• YOUR OBJECTIVE: Ignoring every picture, return the lines of the listing below word for word, from the line that holds "段からキーの状態を確認し、異常があれば早めに対処する" through the line that holds "Acerca de Eskriss".

• RECORDS SHOWN:
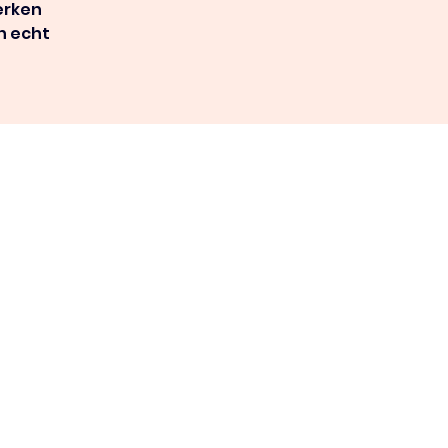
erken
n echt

---

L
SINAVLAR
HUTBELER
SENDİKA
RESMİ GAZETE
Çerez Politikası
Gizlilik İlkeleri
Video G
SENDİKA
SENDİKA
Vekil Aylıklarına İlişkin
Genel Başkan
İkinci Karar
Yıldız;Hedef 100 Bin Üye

---

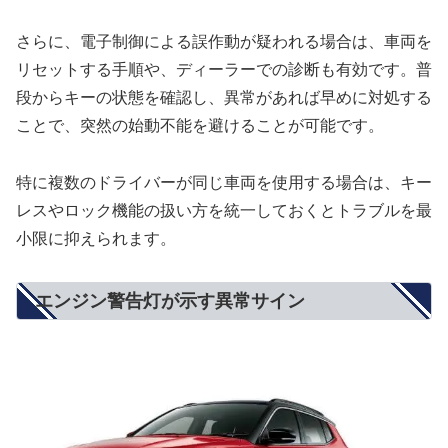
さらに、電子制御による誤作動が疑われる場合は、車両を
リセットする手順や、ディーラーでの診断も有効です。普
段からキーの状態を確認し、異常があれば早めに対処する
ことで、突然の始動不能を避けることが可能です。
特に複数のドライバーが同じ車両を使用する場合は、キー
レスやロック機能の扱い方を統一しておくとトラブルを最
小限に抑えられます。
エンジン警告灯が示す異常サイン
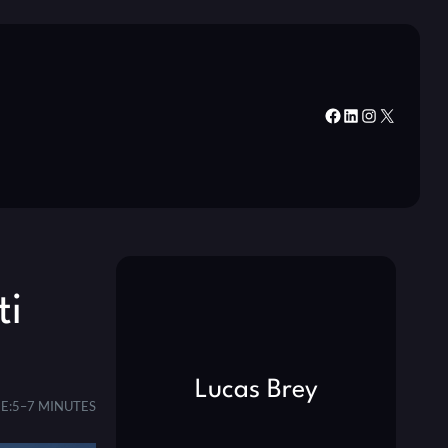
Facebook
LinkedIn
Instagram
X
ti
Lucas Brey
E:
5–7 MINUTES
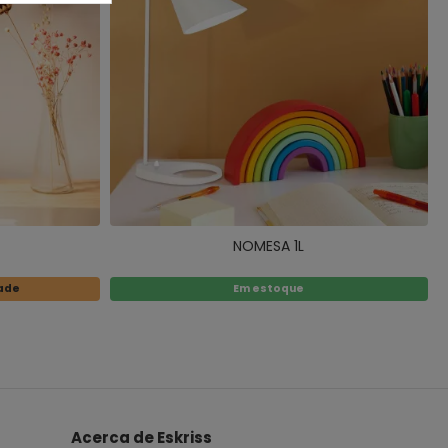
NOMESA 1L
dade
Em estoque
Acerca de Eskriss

• SOLUTION TO THE PROBLEM:
段からキーの状態を確認し、異常があれば早めに対処する
ことで、突然の始動不能を避けることが可能です。
特に複数のドライバーが同じ車両を使用する場合は、キー
レスやロック機能の扱い方を統一しておくとトラブルを最
小限に抑えられます。
エンジン警告灯が示す異常サイン
Facebook
LinkedIn
Instagram
X
ti
Lucas Brey
E:
5–7 MINUTES
NOMESA 1L
dade
Em estoque
Acerca de Eskriss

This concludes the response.